Two men `A` and `B` are carrying a uniform bar of length `L` on their shoulders. The bar is held horizontally such that A gets one-fourth load. If `A` is at one end of the bar, the distance of `B` from that end is

To solve the problem, we need to analyze the situation involving two men, A and B, carrying a uniform bar of length \( L \). The bar is held horizontally, and man A is at one end, carrying one-fourth of the total weight of the bar. We need to determine the distance of man B from man A. ### Step-by-Step Solution: 1. **Understanding the Load Distribution**: - Let the total weight of the bar be \( W \). - Man A carries \( \frac{W}{4} \) of the weight. - Therefore, man B carries the remaining weight, which is \( W - \frac{W}{4} = \frac{3W}{4} \). 2. **Setting Up the Problem**: - Since the bar is uniform, its center of mass is located at the midpoint, which is at a distance of \( \frac{L}{2} \) from either end. - Let the distance of man B from man A be \( X \). 3. **Applying the Condition of Vertical Equilibrium**: - The sum of the vertical forces must equal zero: \[ \frac{W}{4} + \frac{3W}{4} = W \] - This confirms that the forces are balanced. 4. **Applying the Condition of Rotational Equilibrium**: - We will take moments about point A to ensure the bar does not rotate.

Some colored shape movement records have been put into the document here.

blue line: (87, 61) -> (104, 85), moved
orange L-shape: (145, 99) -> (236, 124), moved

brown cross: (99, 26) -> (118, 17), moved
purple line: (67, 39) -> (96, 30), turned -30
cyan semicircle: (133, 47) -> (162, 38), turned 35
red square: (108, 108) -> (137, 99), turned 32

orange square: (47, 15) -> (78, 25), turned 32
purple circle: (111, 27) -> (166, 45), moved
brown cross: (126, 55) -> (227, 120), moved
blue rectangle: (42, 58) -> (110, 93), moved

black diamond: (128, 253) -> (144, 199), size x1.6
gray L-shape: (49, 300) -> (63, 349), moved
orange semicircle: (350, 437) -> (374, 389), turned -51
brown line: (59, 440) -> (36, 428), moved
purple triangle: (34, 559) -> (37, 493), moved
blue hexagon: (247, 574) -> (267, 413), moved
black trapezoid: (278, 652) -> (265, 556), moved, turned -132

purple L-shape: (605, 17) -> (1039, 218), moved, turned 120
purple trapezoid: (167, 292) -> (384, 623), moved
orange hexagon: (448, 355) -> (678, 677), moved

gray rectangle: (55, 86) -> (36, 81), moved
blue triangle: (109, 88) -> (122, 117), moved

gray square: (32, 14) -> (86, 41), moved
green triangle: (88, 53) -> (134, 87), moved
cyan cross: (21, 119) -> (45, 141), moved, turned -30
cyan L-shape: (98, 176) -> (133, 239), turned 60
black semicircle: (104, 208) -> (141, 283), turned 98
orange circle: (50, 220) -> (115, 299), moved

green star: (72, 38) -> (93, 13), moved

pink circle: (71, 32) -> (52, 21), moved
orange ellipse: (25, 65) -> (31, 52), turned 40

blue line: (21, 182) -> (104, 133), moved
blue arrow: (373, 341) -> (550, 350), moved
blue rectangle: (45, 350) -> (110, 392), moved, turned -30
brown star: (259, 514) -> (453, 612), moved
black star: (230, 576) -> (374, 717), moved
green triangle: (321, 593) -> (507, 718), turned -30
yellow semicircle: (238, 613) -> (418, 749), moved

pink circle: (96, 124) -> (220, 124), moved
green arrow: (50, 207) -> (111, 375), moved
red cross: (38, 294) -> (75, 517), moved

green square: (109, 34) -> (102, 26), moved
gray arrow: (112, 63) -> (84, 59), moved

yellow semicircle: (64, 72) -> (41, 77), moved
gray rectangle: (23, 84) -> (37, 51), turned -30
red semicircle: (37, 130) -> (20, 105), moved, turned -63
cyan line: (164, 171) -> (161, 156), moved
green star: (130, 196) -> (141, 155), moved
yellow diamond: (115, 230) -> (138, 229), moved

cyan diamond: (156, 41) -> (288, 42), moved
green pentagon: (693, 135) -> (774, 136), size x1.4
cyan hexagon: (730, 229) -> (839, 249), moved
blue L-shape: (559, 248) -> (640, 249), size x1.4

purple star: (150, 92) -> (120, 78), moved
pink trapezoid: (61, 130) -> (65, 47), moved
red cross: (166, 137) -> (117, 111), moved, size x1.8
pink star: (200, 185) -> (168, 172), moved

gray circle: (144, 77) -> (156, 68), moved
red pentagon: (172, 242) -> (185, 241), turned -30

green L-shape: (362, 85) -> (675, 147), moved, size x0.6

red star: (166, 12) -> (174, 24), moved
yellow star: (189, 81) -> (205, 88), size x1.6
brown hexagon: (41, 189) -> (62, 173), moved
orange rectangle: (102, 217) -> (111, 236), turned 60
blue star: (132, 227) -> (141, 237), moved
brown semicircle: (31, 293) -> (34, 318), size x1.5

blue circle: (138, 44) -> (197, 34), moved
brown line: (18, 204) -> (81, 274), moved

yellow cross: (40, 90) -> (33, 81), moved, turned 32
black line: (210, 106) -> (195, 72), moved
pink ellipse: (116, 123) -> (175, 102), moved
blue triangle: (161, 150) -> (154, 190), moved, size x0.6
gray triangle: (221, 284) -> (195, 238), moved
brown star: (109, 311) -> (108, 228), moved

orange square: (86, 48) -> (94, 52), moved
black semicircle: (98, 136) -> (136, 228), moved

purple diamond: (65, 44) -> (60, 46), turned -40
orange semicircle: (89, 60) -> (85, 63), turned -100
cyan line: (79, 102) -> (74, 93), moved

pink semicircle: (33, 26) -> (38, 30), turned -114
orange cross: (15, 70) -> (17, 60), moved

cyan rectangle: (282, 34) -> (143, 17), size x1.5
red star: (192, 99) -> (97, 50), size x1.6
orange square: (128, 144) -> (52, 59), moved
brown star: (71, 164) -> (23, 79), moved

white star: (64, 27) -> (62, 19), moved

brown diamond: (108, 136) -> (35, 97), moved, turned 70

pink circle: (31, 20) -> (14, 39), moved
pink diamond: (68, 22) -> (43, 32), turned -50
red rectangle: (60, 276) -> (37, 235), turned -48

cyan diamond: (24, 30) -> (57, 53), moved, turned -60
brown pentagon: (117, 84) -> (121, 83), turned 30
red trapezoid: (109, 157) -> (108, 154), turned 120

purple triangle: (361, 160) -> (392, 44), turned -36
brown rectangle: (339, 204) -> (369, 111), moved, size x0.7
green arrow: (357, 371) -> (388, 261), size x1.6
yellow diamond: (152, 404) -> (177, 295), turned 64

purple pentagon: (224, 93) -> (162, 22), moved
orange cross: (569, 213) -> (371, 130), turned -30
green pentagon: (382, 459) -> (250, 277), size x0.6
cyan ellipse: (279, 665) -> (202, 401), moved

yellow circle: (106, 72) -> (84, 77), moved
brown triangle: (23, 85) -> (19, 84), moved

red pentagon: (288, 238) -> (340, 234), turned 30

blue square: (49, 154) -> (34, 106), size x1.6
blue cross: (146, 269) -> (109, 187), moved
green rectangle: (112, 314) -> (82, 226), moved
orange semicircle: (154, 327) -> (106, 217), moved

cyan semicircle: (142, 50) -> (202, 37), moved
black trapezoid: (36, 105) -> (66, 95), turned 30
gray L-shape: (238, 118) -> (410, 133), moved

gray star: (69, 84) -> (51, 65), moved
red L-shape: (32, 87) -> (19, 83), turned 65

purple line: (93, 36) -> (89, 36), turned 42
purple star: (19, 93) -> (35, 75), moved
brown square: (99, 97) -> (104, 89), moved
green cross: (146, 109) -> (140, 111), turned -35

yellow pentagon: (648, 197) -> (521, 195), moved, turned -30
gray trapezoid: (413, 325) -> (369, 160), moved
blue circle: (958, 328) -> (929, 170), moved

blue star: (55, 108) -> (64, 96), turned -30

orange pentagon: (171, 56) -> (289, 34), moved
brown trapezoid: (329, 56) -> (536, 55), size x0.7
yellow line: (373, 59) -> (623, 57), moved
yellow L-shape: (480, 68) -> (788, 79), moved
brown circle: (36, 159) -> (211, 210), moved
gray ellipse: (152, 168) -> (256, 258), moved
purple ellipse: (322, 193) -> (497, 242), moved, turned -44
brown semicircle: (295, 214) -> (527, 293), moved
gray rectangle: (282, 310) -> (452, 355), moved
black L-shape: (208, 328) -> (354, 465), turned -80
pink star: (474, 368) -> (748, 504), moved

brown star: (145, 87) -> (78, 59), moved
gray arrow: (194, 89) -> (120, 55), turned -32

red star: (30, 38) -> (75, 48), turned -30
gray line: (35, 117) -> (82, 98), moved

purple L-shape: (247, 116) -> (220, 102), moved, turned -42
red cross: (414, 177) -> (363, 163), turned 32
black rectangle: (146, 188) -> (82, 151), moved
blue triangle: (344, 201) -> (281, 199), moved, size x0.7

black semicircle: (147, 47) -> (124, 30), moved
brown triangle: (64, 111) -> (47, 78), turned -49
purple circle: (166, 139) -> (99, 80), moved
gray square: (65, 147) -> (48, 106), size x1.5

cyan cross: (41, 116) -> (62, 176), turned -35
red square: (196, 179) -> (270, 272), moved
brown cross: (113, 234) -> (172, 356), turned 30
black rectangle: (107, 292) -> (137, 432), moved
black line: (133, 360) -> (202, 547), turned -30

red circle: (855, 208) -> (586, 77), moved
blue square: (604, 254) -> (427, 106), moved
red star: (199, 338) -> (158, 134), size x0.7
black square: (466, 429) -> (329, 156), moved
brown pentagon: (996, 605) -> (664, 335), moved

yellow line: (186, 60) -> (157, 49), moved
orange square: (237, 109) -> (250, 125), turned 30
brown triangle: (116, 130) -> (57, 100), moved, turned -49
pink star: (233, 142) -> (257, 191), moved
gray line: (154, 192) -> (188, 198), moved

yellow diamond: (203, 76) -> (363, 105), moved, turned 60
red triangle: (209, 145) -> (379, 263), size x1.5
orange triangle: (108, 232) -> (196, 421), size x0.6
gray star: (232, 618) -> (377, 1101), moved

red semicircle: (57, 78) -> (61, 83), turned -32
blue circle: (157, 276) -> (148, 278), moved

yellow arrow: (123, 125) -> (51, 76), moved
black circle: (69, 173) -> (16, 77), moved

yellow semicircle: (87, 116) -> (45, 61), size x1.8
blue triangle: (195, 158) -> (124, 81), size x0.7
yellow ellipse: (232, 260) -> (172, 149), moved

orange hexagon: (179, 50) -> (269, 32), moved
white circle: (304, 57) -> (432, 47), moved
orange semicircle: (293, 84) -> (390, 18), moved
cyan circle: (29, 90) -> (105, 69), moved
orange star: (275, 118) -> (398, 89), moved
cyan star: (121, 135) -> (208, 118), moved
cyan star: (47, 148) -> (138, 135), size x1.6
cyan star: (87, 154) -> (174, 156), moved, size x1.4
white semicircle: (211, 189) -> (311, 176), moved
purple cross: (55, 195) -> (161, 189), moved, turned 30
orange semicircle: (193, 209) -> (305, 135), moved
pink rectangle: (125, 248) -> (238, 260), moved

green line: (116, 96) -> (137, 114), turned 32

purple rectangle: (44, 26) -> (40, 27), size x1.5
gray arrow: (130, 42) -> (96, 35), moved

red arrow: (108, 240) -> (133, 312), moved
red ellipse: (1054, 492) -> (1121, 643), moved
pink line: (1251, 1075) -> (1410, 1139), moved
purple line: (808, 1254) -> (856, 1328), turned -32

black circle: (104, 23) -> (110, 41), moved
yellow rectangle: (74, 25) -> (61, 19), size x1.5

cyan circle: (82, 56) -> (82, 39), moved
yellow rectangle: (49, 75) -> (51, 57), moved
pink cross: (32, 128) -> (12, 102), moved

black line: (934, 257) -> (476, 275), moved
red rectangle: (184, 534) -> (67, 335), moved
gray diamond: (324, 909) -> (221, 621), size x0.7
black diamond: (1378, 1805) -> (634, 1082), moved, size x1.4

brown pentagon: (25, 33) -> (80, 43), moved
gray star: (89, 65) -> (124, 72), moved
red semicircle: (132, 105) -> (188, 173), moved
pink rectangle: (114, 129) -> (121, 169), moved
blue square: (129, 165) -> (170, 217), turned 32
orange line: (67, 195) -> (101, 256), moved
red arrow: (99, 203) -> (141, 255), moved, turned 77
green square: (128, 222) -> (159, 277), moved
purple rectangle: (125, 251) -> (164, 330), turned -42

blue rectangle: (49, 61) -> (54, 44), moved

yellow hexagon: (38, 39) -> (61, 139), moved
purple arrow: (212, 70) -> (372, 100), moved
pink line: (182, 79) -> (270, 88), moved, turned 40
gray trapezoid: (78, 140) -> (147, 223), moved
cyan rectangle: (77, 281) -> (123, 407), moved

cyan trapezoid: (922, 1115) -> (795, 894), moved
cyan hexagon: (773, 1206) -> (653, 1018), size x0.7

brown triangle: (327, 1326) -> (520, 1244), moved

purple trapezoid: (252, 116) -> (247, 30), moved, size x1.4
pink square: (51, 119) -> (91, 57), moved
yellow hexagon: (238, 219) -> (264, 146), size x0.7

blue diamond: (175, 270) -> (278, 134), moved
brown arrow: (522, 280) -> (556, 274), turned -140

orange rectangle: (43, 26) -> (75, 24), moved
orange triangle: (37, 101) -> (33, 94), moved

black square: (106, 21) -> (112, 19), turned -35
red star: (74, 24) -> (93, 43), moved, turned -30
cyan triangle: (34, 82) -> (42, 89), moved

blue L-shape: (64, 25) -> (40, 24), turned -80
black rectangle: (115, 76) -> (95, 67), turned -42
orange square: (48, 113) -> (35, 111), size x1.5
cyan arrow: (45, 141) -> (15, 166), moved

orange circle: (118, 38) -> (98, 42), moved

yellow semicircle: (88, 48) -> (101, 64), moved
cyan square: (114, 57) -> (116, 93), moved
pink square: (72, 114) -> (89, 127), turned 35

The moment due to the weight at the center of the bar (acting at \( \frac{L}{2} \)) and the moment due to the weight carried by man B (acting at distance \( X \)) must balance. - The clockwise moment due to the weight \( W \) at the center is: \[ W \times \frac{L}{2} \] - The anti-clockwise moment due to the weight carried by man B is: \[ \frac{3W}{4} \times X \] 5. **Setting Up the Moment Equation**: - Setting the sum of moments about point A to zero gives: \[ W \times \frac{L}{2} = \frac{3W}{4} \times X \] 6. **Solving for \( X \)**: - Cancel \( W \) from both sides (assuming \( W \neq 0 \)): \[ \frac{L}{2} = \frac{3}{4} X \] - Rearranging gives: \[ X = \frac{L}{2} \times \frac{4}{3} = \frac{2L}{3} \] 7. **Conclusion**: - The distance of man B from man A is \( \frac{2L}{3} \). ### Final Answer: The distance of man B from man A is \( \frac{2L}{3} \).